Reply: Reply to 2 other classmates by offering 1 new piece of information to add to their discussion of the different theories. Each reply must be minimum 250-word APA format cited referenced biblical worldview

Reference:”Liberty University Custom: Wong, D., Hall, K. R., Justice, C. A., and Hernandez, L. W. (2015). Human growth and development (Custom Package). Thousand Oaks, CA: Sage Publication. ISBN: 9781506355153. *Custom bundle contains Wong et al. (2015), Counseling individuals through the lifespan, ISBN: 9781452217949 and supplemental journal articles.

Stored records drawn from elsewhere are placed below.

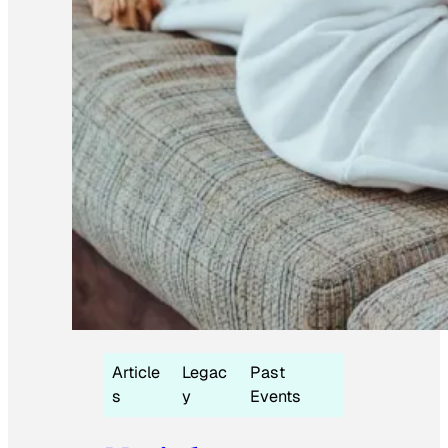
Article
Legac
Past
s
y
Events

Anna Post-Although delaying leaving home may be considered a failure, it does not necessarily mean that one is not an adult. A study done by Evie Kins and colleagues at Ghent College found that the motivation behind the living situations is s better indicator of having made the transition into adulthood or not (Kin’s et. Al, 2009). If the parent and the child have reached an arrangement about the living situation, the child could still exhibit complete freedom while still residing in their house and receiving the parents emotional support (Holdsworth, 2006). It is also important to note that living at home does not necessarily result in negative consequences or delayed maturity. In some cases, the young adult is more emotionally stable. The main marker for adulthood and living on one’s own is financial stability.

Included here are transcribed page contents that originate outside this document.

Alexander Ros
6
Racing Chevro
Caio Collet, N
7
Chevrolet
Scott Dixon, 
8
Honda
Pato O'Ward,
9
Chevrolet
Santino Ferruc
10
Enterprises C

Being financially stable as a young adult can be challenging. As Clark-Cobb and Gorges note, living at home after college can provide financial stability as well as the opportunity for one to find a good on and save up (Clark-Cobb & Gorgens, 2012). This is a clear benefit of staying at home and not branching out on one’s own. In fact there is s high correlation between parental support seeking employment and education (Clark-Cobb & Gorgens, 2012). In this way, living at home a few years while establishing one’s autonomy may be beneficial.

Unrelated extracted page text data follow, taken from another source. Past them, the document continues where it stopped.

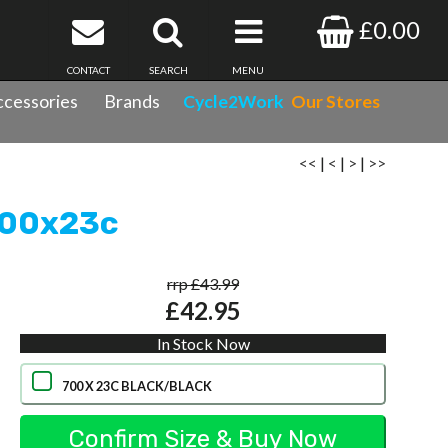
£0.00
CONTACT
SEARCH
MENU
cessories
Brands
Cycle2Work
Our Stores
<<
|
<
|
>
|
>>
 700x23c
rrp £43.99
£42.95
In Stock Now
700 X 23C BLACK/BLACK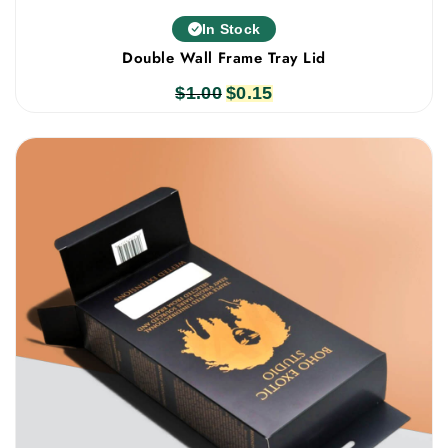
In Stock
Double Wall Frame Tray Lid
$
1.00
Original
$
0.15
Current
price
price
was:
is:
$1.00.
$0.15.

During this stage of life, the person is in the stage battling isolation versus intimacy. Emotional stability during this stage depends on various things such as living situation, friend group, and financial situation. If one does not have a strong support group, living at home with one’s parents could present a stable environment for the individual to grow into s fully fledged adult role. This is also the stage where one truly defines their personal identity (Wong et. Al., 2015). In a study done by Neyer and Asendorpf, it was found that young adults who live within a partnership tend to emotionally mature faster than those who are single (2001). Being within a partnership provides emotional support and in some cases financial stability. Because establishing a parent-child relationship that is more of a peer relationship is a mark of emotional maturity as well as a transition into adulthood, living with one’s parents can provide a healthy transition for that role. In a study done by Kira Birditt and her colleagues about family maturity and adulthood, it was determined that final family maturity involves a strong personal identity as well as distancing one’s self from the family unit (2008).
In my research I found very little reporting delayed adult maturity based on the living situation. I found many studies that showed positive outcomes of one living at home longer. However, none of these studies involved focuses on possibly abusive parents or living situations. In all these studies, both the parent and the child had the goal of living independently. Financial stability and emotional support are two reasons a young adult would stay with their parents rather than independent living.